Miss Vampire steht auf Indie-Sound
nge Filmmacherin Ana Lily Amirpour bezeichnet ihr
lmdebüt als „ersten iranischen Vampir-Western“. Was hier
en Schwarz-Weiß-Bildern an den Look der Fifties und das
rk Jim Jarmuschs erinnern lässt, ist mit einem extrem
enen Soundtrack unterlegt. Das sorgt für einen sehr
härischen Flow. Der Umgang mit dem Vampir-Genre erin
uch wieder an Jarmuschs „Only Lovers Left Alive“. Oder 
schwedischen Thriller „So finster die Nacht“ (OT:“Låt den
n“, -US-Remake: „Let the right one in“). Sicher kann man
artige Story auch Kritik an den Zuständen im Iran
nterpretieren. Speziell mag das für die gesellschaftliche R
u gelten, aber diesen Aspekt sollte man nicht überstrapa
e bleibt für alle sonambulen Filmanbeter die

----

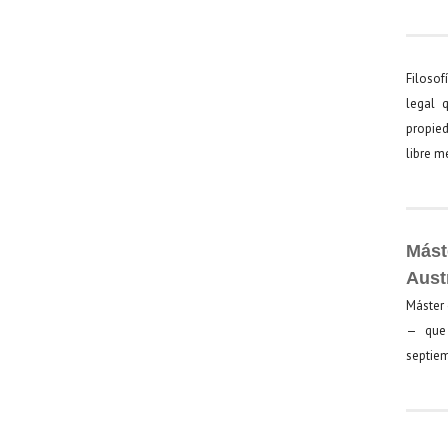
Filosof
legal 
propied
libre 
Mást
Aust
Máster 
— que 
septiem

----

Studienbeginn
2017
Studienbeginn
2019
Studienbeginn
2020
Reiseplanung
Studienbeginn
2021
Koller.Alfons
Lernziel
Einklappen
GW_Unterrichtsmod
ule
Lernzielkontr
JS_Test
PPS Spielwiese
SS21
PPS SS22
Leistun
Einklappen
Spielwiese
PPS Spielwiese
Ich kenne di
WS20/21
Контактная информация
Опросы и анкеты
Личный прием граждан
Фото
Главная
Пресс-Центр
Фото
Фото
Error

----

Everything above from the line with "uch wieder an" to the line with "e bleibt für alle sonambulen Filmanbeter die", both included, must be repeated exactly, and nothing outside that range.

▶ _SOLUTION FOR THIS PROBLEM_
uch wieder an Jarmuschs „Only Lovers Left Alive“. Oder 
schwedischen Thriller „So finster die Nacht“ (OT:“Låt den
n“, -US-Remake: „Let the right one in“). Sicher kann man
artige Story auch Kritik an den Zuständen im Iran
nterpretieren. Speziell mag das für die gesellschaftliche R
u gelten, aber diesen Aspekt sollte man nicht überstrapa
e bleibt für alle sonambulen Filmanbeter die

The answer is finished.